Although Jobs positively effected so many lives and made so many technological advances for the world, at the end of the day, he was an egotist. He was relentlessly unkind, cold, abusive leader; although Jobs acted this way towards workers, little known was that he treated his business partner the same way. After working with Wozniak on a large project, they received a bonus for their work and Jobs denied Wozniak his proper share. As written by Isaacson, "Under Steve Jobs, there's zero tolerance for not performing," it's CEO said." (Isaacson online). Jobs had a reputation for being unrelenting and others knew not to get in his way, or they would be fired and shamed.

Other Choice: #1

For years in his life, Jobs experimented in all different sorts of drugs and spiritual practices. He began using Marijuana and LSD at the young age of 15, when he was just a junior in high school; Isaacson wrote, "But his father again bent to his will. "He wanted me to promise that I'd never use pot again, but I wouldn't promise." In fact by his senior year he was also dabbling in LSD and hash as well as exploring the mind-bending effects of sleep deprivation." (Isaacson online). As a child, Jobs had an attitude and no respect for authority; he would constantly play pranks and practice drug use with friends. This behavior continued throughout his semester in college and through his 18 month stay at Reed College after he dropped out.

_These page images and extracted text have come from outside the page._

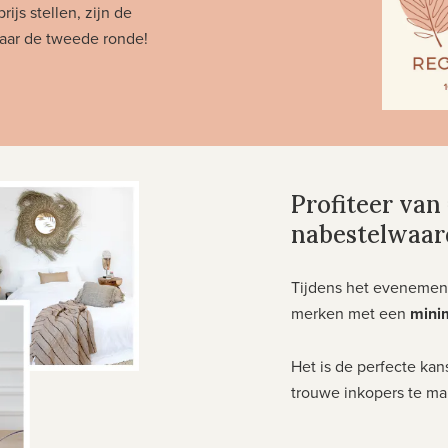
js stellen, zijn de
aar de tweede ronde!
Profiteer van
nabestelwaar
Tijdens het evenement 
merken met een
mini
Het is de perfecte kan
trouwe inkopers te ma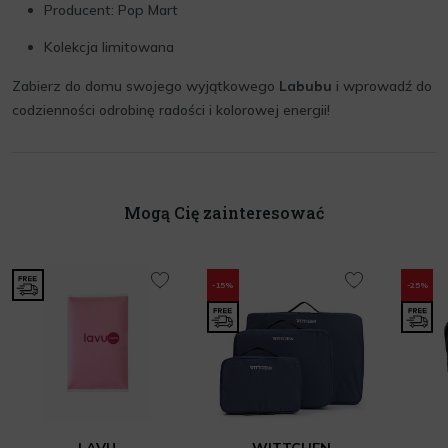
Producent: Pop Mart
Kolekcja limitowana
Zabierz do domu swojego wyjątkowego
Labubu
i wprowadź do
codzienności odrobinę radości i kolorowej energii!
Mogą Cię zainteresować
-15%
-25%
LAVU
WITTCHEN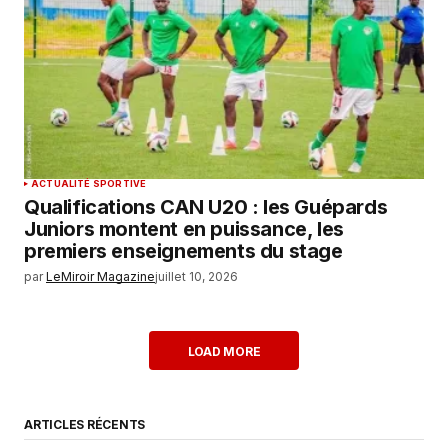
ACTUALITÉ SPORTIVE
Qualifications CAN U20 : les Guépards
Juniors montent en puissance, les
premiers enseignements du stage
par
LeMiroir Magazine
juillet 10, 2026
LOAD MORE
ARTICLES RÉCENTS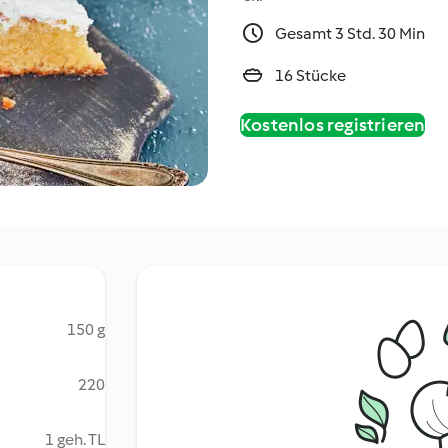
Gesamt 3 Std. 30 Min
16 Stücke
Kostenlos registrieren
150 g
220
1 geh. TL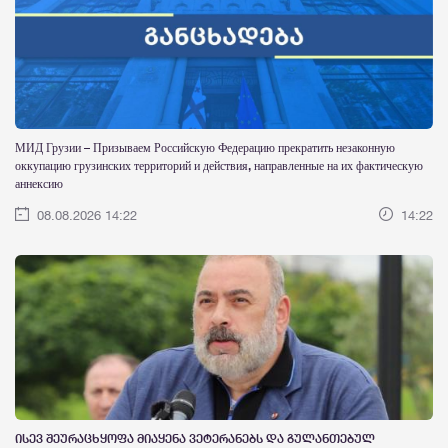
МИД Грузии – Призываем Российскую Федерацию прекратить незаконную
оккупацию грузинских территорий и действия, направленные на их фактическую
аннексию
08.08.2026 14:22
14:22
ისევ შეურაცხყოფა მიაყენა ვეტერანებს და გულანთებულ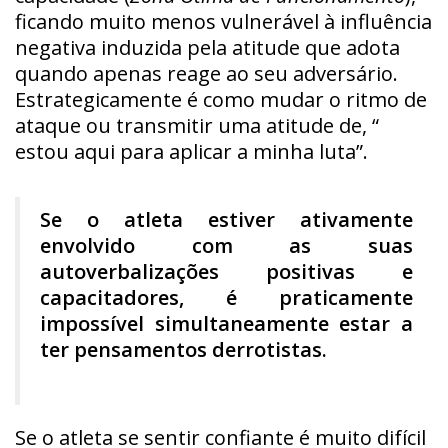
ficando muito menos vulnerável à influência
negativa induzida pela atitude que adota
quando apenas reage ao seu adversário.
Estrategicamente é como mudar o ritmo de
ataque ou transmitir uma atitude de, “
estou aqui para aplicar a minha luta”.
Se o atleta estiver ativamente
envolvido com as suas
autoverbalizações positivas e
capacitadores, é praticamente
impossível simultaneamente estar a
ter pensamentos derrotistas.
Se o atleta se sentir confiante é muito difícil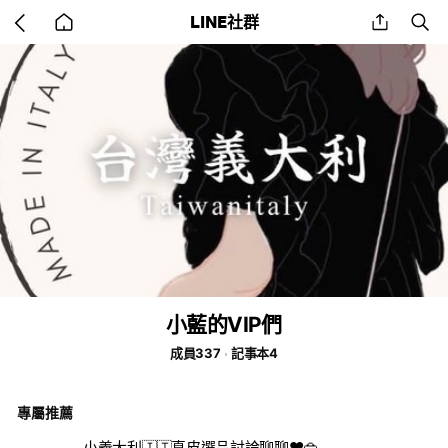
Go
share
se
LINE社群
back
to
home
小藍的VIP們
成員337
記事本4
專屬推薦
小義大利🇮🇹真皮選品討論聊聊❤️👜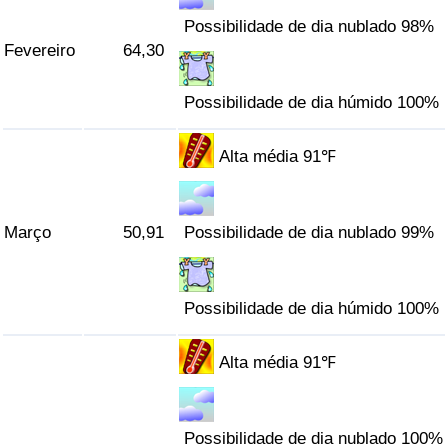
Possibilidade de dia nublado 98%
Indicador de Trânsito
Fevereiro
64,30
Indicador de Trânsito (Atual)
Possibilidade de dia húmido 100%
Indicador de Trânsito por País
Alta média 91℉
Março
50,91
Possibilidade de dia nublado 99%
Possibilidade de dia húmido 100%
Alta média 91℉
Possibilidade de dia nublado 100%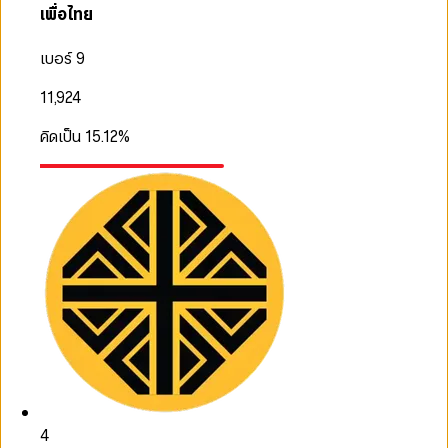
เพื่อไทย
เบอร์ 9
11,924
คิดเป็น
15.12
%
4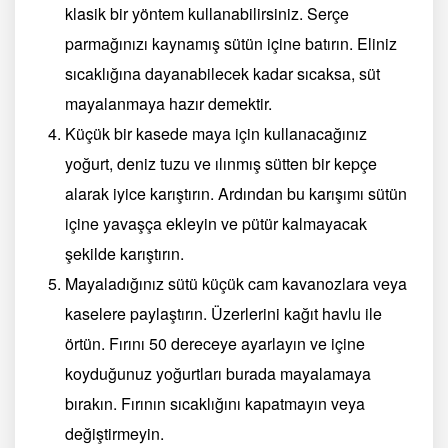
klasik bir yöntem kullanabilirsiniz. Serçe
parmağınızı kaynamış sütün içine batırın. Eliniz
sıcaklığına dayanabilecek kadar sıcaksa, süt
mayalanmaya hazır demektir.
Küçük bir kasede maya için kullanacağınız
yoğurt, deniz tuzu ve ılınmış sütten bir kepçe
alarak iyice karıştırın. Ardından bu karışımı sütün
içine yavaşça ekleyin ve pütür kalmayacak
şekilde karıştırın.
Mayaladığınız sütü küçük cam kavanozlara veya
kaselere paylaştırın. Üzerlerini kağıt havlu ile
örtün. Fırını 50 dereceye ayarlayın ve içine
koyduğunuz yoğurtları burada mayalamaya
bırakın. Fırının sıcaklığını kapatmayın veya
değiştirmeyin.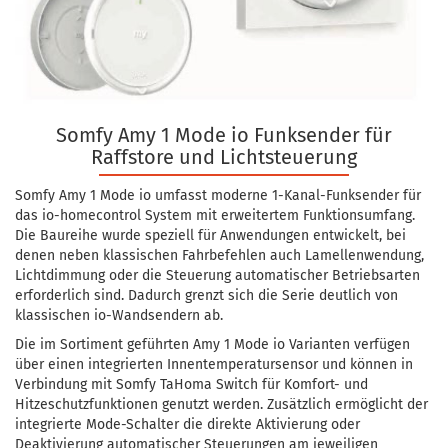
Somfy Amy 1 Mode io Funksender für
Raffstore und Lichtsteuerung
Somfy Amy 1 Mode io umfasst moderne 1-Kanal-Funksender für
das io-homecontrol System mit erweitertem Funktionsumfang.
Die Baureihe wurde speziell für Anwendungen entwickelt, bei
denen neben klassischen Fahrbefehlen auch Lamellenwendung,
Lichtdimmung oder die Steuerung automatischer Betriebsarten
erforderlich sind. Dadurch grenzt sich die Serie deutlich von
klassischen io-Wandsendern ab.
Die im Sortiment geführten Amy 1 Mode io Varianten verfügen
über einen integrierten Innentemperatursensor und können in
Verbindung mit Somfy TaHoma Switch für Komfort- und
Hitzeschutzfunktionen genutzt werden. Zusätzlich ermöglicht der
integrierte Mode-Schalter die direkte Aktivierung oder
Deaktivierung automatischer Steuerungen am jeweiligen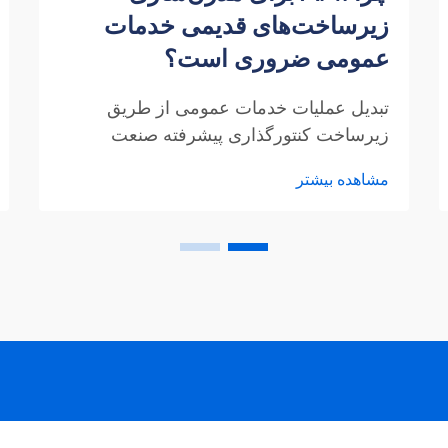
زیرساخت‌های قدیمی خدمات
عمومی ضروری است؟
تبدیل عملیات خدمات عمومی از طریق
زیرساخت کنتورگذاری پیشرفته صنعت
خدمات عمومی در نقطه تقاطعی حساس
مشاهده بیشتر
قرار دارد، جایی که زیرساخت‌های فرسوده با
تقاضاهای رو به رشد مصرف‌کنندگان و
چالش‌های محیطی مواجه می‌شوند.
زیرساخت کنتورگذاری پیشرفته (AMI) ...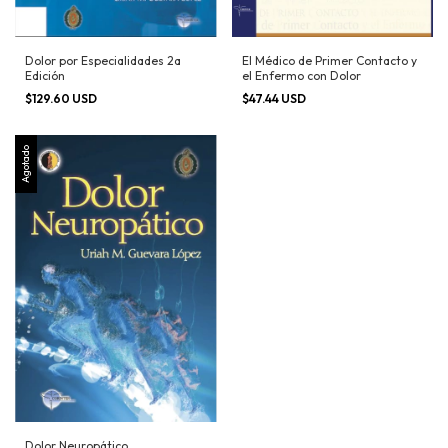
Dolor por Especialidades 2a
El Médico de Primer Contacto y
Edición
el Enfermo con Dolor
$129.60 USD
$47.44 USD
Agotado
Dolor Neuropático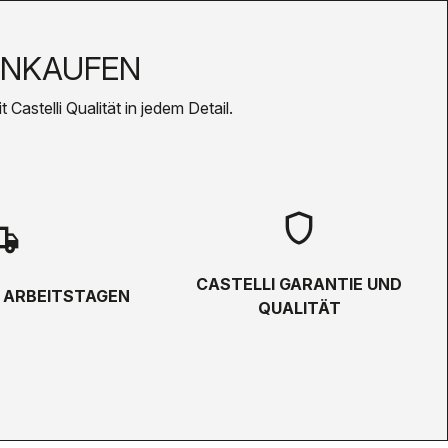
INKAUFEN
Castelli Qualität in jedem Detail.
shield
hipping
CASTELLI GARANTIE UND
5 ARBEITSTAGEN
QUALITÄT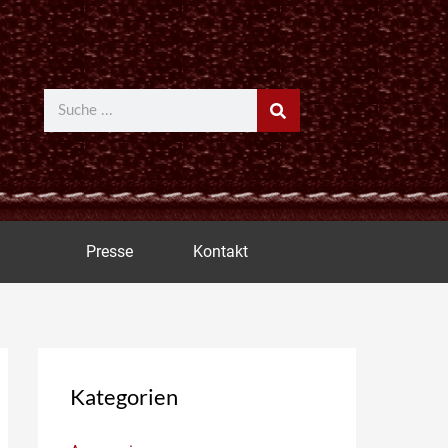
Suche
Presse
Kontakt
Kategorien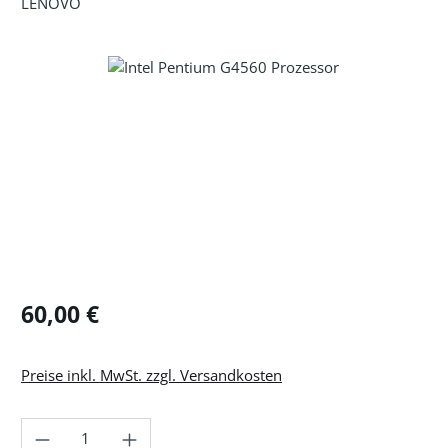
LENOVO
Bildergalerie überspringen
Regulärer Preis:
60,00 €
Preise inkl. MwSt. zzgl. Versandkosten
Produkt Anzahl: Gib den gewünschten Wer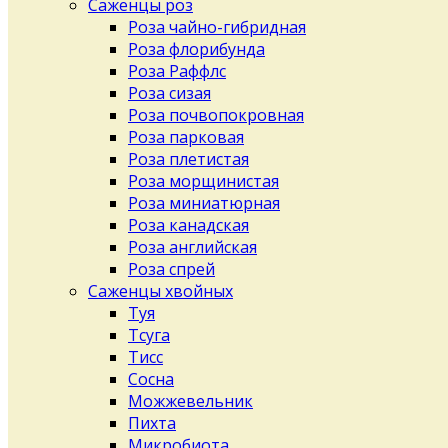
Саженцы роз
Роза чайно-гибридная
Роза флорибунда
Роза Раффлс
Роза сизая
Роза почвопокровная
Роза парковая
Роза плетистая
Роза морщинистая
Роза миниатюрная
Роза канадская
Роза английская
Роза спрей
Саженцы хвойных
Туя
Тсуга
Тисс
Сосна
Можжевельник
Пихта
Микробиота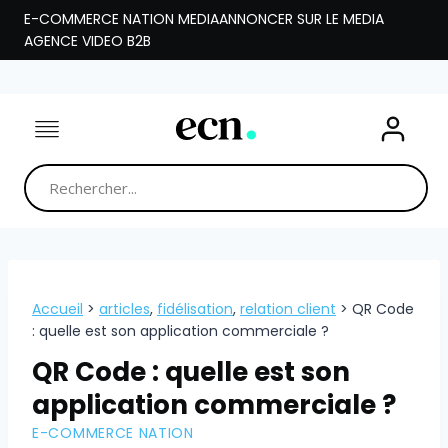
Aller
E-COMMERCE NATION MEDIA
ANNONCER SUR LE MEDIA
au
AGENCE VIDEO B2B
contenu
Accueil
>
articles
,
fidélisation
,
relation client
>
QR Code
: quelle est son application commerciale ?
QR Code : quelle est son
application commerciale ?
E-COMMERCE NATION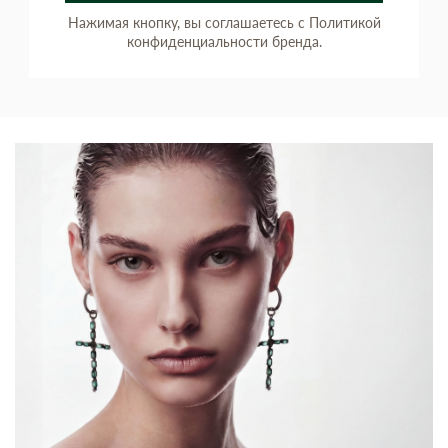
Нажимая кнопку, вы соглашаетесь с Политикой
конфиденциальности бренда.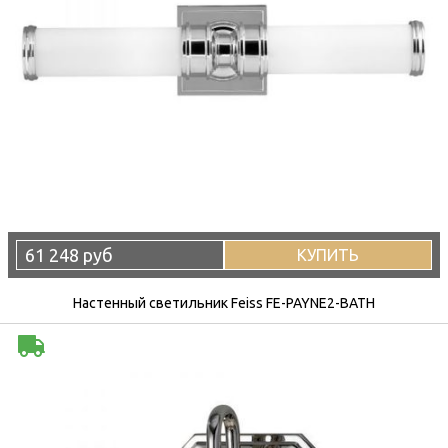
61 248 руб
КУПИТЬ
Настенный светильник Feiss FE-PAYNE2-BATH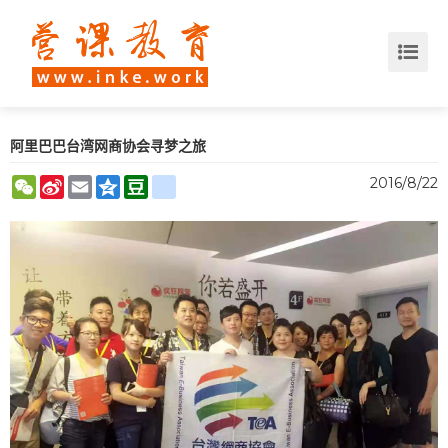
阿里巴巴台湾网商协会寻梦之旅
WeChat
Sina
Email
Qzone
Douban
renren
2016/8/22
Weibo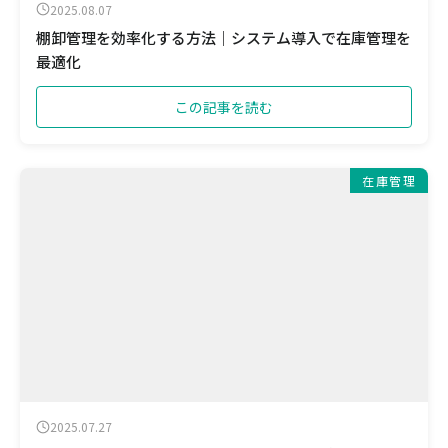
2025.08.07
棚卸管理を効率化する方法｜システム導入で在庫管理を
最適化
この記事を読む
在庫管理
2025.07.27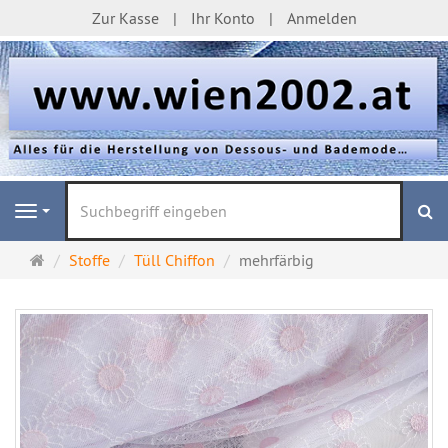
Zur Kasse
Ihr Konto
Anmelden
S
Navigation
Startseite
Stoffe
Tüll Chiffon
mehrfärbig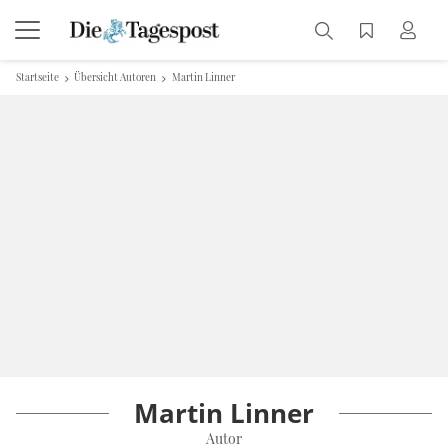
Startseite
Übersicht Autoren
Martin Linner
Martin Linner
Autor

Later, he became more involved with his work and left the spiritual hippie Jobs behind; however, throughout his biography, there was writing about his meditation and the spiritual qualities he saw in others.

Other Choice: #2

At the age of 13, Steve Jobs questioned and rejected the existence of Jesus Christ and eventually decided that he wanted nothing to do with Christianity or a God who would let children starve. Despite his removal from the Christian faith, Jobs did not give up religion altogether; he spent years studying and attempting to practice Zen Buddhism. A quote by Isaacson about Jobs' opinion on religion is, "Reflecting years later on his spiritual feelings, he said that religion was at its best when it emphasized spiritual experiences rather than received dogma." (Isaacson Online). Jobs took his practices extremely seriously; he wasn't just dabbling in this religion, he was an avid practitioner. After his short time at Reed College, Jobs traveled to India in search of a guru to help him for spiritual insight and he went on many spiritual retreats. Another major fact is that he was married to his wife, Laurene Powell, in a traditional Zen Buddhist ceremony; this way of life was extremely prevalent in Jobs' life until his death in 2011.